The Lyriq in question here is a version we haven’t driven before, too. Specifically, it’s the Sport 3 trim, and it’s spec’d with a dual-motor all-wheel-drive powertrain that puts a walloping 500 horsepower and 450 pound-feet of torque to the pavement. The single-motor, rear-drive Lyriq we drove previously is down 160 horsepower compared to the dual-motor, but frankly, this electric SUV is less about performance and more about maximum luxury.

That much is clear when you hop in the cabin and notice the care that Cadillac put into the Lyriq’s design. My loaded tester’s final price may be a towering $83,500, but the Lyriq’s interior genuinely feels like an $80,000 interior. Point to the Tesla Model Y’s $45,000-$55,000 price point all you want – there’s a reason it’s so much cheaper, as it doesn’t even come close to matching the Lyriq’s level of luxury and materials quality.

It’s easy to be distracted by all the elegant adornments, but I jumped straight into the vast 33-inch display to see how that performed.

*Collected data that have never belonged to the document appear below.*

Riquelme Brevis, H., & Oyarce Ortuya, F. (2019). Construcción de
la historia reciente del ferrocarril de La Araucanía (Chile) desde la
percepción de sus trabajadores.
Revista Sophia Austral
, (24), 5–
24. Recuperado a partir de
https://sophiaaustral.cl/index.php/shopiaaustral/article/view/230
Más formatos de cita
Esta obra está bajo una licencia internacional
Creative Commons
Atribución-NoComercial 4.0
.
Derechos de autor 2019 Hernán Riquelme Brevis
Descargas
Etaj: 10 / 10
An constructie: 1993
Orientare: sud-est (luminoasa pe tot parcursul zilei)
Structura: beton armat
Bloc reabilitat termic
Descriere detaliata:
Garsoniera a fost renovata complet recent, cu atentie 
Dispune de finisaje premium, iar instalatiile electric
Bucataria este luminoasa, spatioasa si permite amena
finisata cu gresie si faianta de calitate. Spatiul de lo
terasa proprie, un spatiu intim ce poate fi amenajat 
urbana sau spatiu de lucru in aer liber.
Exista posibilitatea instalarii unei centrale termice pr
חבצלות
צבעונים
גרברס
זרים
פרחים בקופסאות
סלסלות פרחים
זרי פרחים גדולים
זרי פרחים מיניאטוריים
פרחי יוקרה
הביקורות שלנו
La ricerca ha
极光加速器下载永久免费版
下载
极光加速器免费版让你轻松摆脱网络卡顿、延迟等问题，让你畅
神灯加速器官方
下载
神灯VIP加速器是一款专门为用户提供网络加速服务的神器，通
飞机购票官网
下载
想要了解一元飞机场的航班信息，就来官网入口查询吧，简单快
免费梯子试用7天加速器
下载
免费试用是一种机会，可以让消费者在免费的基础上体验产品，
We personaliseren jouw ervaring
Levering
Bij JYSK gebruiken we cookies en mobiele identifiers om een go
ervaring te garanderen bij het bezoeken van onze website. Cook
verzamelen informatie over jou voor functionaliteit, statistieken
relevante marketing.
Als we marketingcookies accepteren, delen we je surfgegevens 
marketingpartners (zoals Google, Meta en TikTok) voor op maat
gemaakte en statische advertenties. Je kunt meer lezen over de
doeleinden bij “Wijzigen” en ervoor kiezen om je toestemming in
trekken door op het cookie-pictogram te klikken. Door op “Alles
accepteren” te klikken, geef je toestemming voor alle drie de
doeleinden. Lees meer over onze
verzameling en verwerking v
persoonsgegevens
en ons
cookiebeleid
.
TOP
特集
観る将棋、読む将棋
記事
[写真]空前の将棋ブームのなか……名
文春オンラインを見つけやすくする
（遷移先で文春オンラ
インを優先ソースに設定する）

If you recall, the Lyriq’s Ultium platform-mate, the Blazer EV, had all sorts of issues with its infotainment system upon launch that, among other things, it forced a stop-sale. Despite the platform relationship, Cadillac’s infotainment is its own monster. It retains wireless Apple CarPlay and Android Auto functionality (albeit compromised in a little box due to the odd screen shape), but it also runs GM’s Android Automotive software that allows you to log in to your Google account. It sure was seamless logging in, though there was a good 10-minute lag before I was able to use the native Google Maps navigation system. After soldiering through that snag, it operated flawlessly the rest of my weeklong test.

Getting your bearings inside the Lyriq will take a short minute if you’re accustomed to other Cadillac interiors. It’s mostly due to the unique steering wheel buttons that give you quick access to a number of items via a light touch, but also because Cadillac has gone full Mercedes with its door-mounted seat controls. Even the lumbar and massage settings are accessed from the door, as there are zero controls on the seat itself. All of these high-quality buttons and toggles (there’s essentially a physical control for every possible often-used car control) run opposite to what so many other brands are applying to their EV interiors. For the long-time Cadillac buyer and anyone stepping into their first EV, it’ll be an easier learning curve.

Upon first setting out, it’s immediately apparent that Cadillac is bringing some old-school vibes to the party with a surprisingly slow steering rack. It’s a little off-putting at first as you’re required to crank in more lock than is normal for today’s typically quick steering racks when making tight maneuvers. Engineers tell us the Lyriq’s slower steering is on purpose to provide “a balance of smooth, predictable low-speed maneuverability and stable, responsive steering feel at higher speeds.” In reality, it feels like the sort of steering you’d find in a Cadillac from before the brand dynamically spun 180 degrees with high-performance chassis tuning: slow, lazy and a little cumbersome. I’d prefer a quicker rack that’d make the car feel more agile at low speeds, but that said, I did like it at higher speeds when testing its handling and general stability on the highway. Quicker racks can make a car feel artificially darty or light on its feet, but there’s still merit to the easy-going strategy Cadillac took here.